Stalking Elijah:
Adventures with Today's Jewish Mystical Masters
Rodger Kamenetz, HarperCollins.

Review
Jewish spirituality is "in", no doubt about that. Local bookstores are filled with quick-and-easy spirituality guides as well as serious explorations of Jewish spirituality. Stalking Elijah is Rodger Kamentez's attempt to synthesize his own spiritual journey since his fateful trip to see the Dalai Lama in Dharamsala. That trip resulted in his book The Jew in the Lotus in which he presented -- for many for the first time -- the spiritual wanderings of Jewish Buddhists, and what being among them taught him as a Jew struggling to reconnect with his Judaism.

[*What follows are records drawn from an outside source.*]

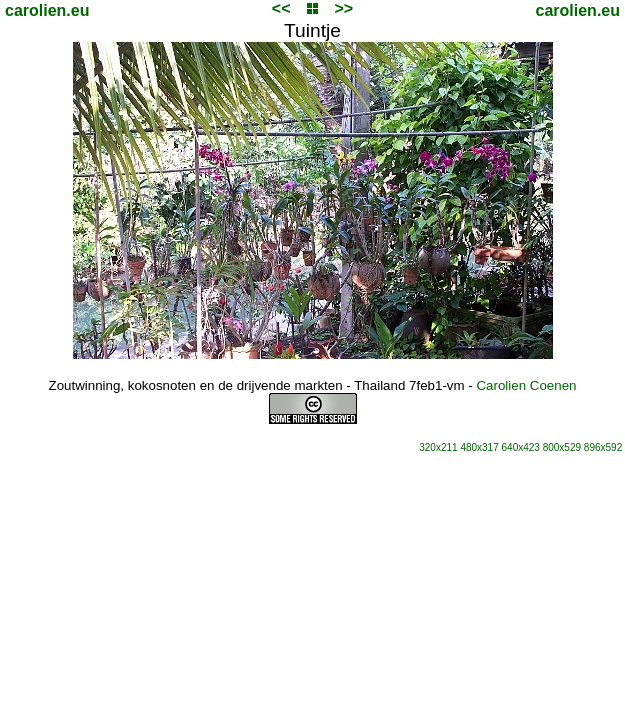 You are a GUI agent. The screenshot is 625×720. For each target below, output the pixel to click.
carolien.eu (47, 10)
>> (343, 8)
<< (281, 8)
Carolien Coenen (526, 385)
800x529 (562, 447)
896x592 (603, 447)
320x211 (438, 447)
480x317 (479, 447)
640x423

In Stalking Elijah he is already a more comfortable Jew. Rather than trying to find his way in, he seems to be trying to find a deeper way in, and he does so by interviewing what he calls "Today's Jewish mystical masters." Some of the names were familiar to me, like Rabbi Zalman Schachter-Shalomi, Rabbi Jonathan Omer-Man, and Rabbi Lynn Gottlieb. But he has left many "masters" out: Rabbi Lawrence Kushner and Yitzchak Buxbaum, for example, and one wonders why. Perhaps they are too associated with "mainstream" movements and Kamenetz seems almost driven in this book to publicize and glorify the Jewish Renewal Movement and its rabbis. At some points he seems to aggrandize these local rabbis whom he finds enlightening as well as his own spiritual insights gleaned from them, and offers only Jewish Renewal as the great hope of the Jewish future. At other times he is fair and points out their humanity and humility as well, and the down sides of Renewal events he attends.

Kamentez's personal spiritual angst will move many readers to reconsider their own, and find their spiritual voices. To others, it may just seem whiny and self-centred. Either way, the book is well worth reading, and offers a glimpse into the new and unique, and ever expanding world of Diaspora Jewish mystical yearnings.